Extracted page text data:
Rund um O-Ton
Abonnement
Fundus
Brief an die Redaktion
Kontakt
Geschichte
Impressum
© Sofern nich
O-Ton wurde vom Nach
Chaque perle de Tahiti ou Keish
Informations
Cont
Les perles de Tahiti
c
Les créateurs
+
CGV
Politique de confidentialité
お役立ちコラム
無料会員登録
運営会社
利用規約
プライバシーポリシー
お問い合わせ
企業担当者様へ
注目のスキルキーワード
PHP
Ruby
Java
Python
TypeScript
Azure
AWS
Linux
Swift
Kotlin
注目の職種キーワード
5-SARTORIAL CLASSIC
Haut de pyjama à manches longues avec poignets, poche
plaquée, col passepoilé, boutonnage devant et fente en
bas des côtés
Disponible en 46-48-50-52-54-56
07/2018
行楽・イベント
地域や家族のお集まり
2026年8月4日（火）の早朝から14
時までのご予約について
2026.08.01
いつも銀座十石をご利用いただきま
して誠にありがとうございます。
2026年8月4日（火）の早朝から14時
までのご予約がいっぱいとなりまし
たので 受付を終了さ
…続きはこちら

--

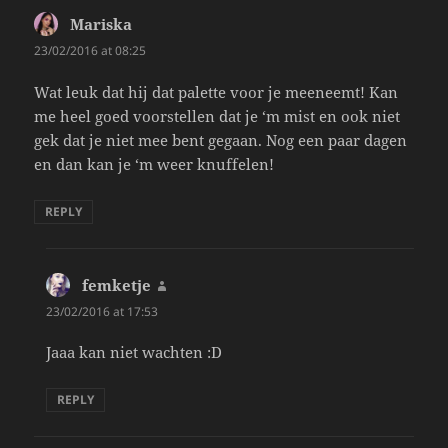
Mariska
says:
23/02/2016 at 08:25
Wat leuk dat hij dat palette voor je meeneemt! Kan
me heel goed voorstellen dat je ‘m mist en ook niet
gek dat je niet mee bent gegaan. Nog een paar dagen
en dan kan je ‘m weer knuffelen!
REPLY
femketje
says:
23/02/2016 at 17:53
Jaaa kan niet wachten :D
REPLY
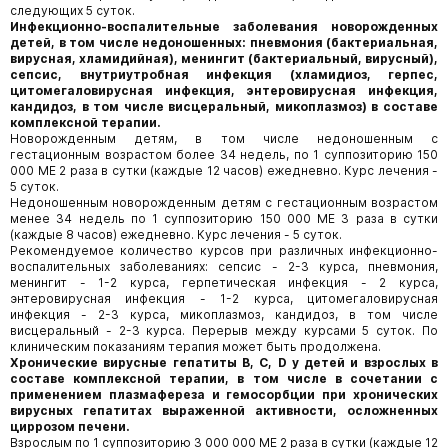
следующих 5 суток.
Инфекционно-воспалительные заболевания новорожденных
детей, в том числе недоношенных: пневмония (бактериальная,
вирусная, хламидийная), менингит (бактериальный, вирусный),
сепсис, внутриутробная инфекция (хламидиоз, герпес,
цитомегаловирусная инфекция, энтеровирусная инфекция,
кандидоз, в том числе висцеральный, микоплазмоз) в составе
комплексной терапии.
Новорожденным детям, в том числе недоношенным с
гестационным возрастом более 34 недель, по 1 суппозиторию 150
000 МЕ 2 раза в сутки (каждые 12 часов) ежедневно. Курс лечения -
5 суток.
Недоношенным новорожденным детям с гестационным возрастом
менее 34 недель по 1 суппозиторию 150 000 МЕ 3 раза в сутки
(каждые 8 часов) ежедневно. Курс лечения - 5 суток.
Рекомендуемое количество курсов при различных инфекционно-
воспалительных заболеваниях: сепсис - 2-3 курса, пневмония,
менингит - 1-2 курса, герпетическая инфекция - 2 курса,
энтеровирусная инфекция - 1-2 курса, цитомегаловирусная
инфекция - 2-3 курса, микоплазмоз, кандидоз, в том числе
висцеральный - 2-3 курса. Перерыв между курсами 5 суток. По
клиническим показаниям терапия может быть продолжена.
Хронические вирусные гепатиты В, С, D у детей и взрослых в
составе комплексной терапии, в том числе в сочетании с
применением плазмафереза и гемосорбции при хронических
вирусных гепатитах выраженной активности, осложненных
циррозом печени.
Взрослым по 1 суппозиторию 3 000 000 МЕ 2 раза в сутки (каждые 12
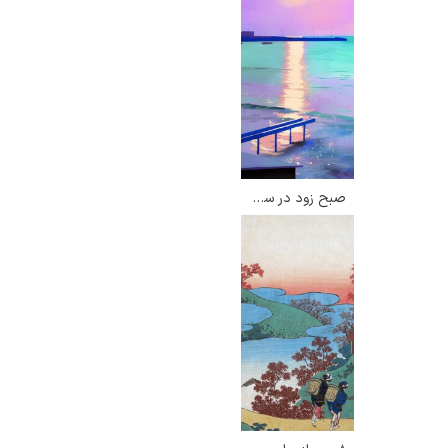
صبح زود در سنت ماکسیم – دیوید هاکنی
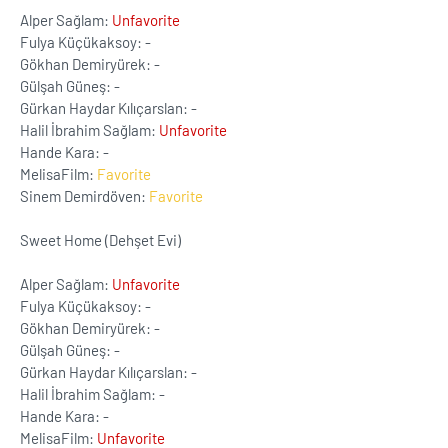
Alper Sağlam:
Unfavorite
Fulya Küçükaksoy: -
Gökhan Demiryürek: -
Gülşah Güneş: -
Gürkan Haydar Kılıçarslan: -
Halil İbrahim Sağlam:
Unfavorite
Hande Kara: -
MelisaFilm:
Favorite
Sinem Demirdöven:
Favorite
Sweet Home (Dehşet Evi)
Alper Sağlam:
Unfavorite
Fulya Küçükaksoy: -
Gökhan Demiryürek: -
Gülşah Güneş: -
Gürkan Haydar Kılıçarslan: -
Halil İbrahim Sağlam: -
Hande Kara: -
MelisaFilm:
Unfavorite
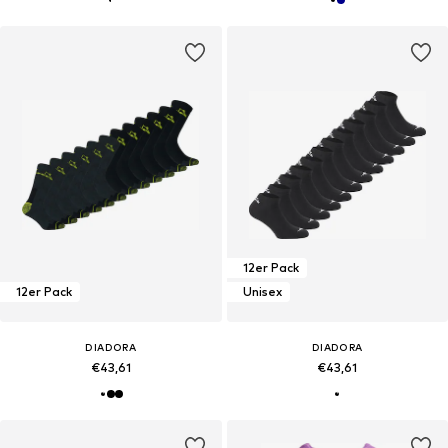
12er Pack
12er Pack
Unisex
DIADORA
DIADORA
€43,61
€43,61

PROBLEM: Using the entries above, give back exactly the line containing "менее 34 недель", the line containing "инфекция - 2-3", and every line between them, and nothing else.

RESPONSE AREA:
менее 34 недель по 1 суппозиторию 150 000 МЕ 3 раза в сутки
(каждые 8 часов) ежедневно. Курс лечения - 5 суток.
Рекомендуемое количество курсов при различных инфекционно-
воспалительных заболеваниях: сепсис - 2-3 курса, пневмония,
менингит - 1-2 курса, герпетическая инфекция - 2 курса,
энтеровирусная инфекция - 1-2 курса, цитомегаловирусная
инфекция - 2-3 курса, микоплазмоз, кандидоз, в том числе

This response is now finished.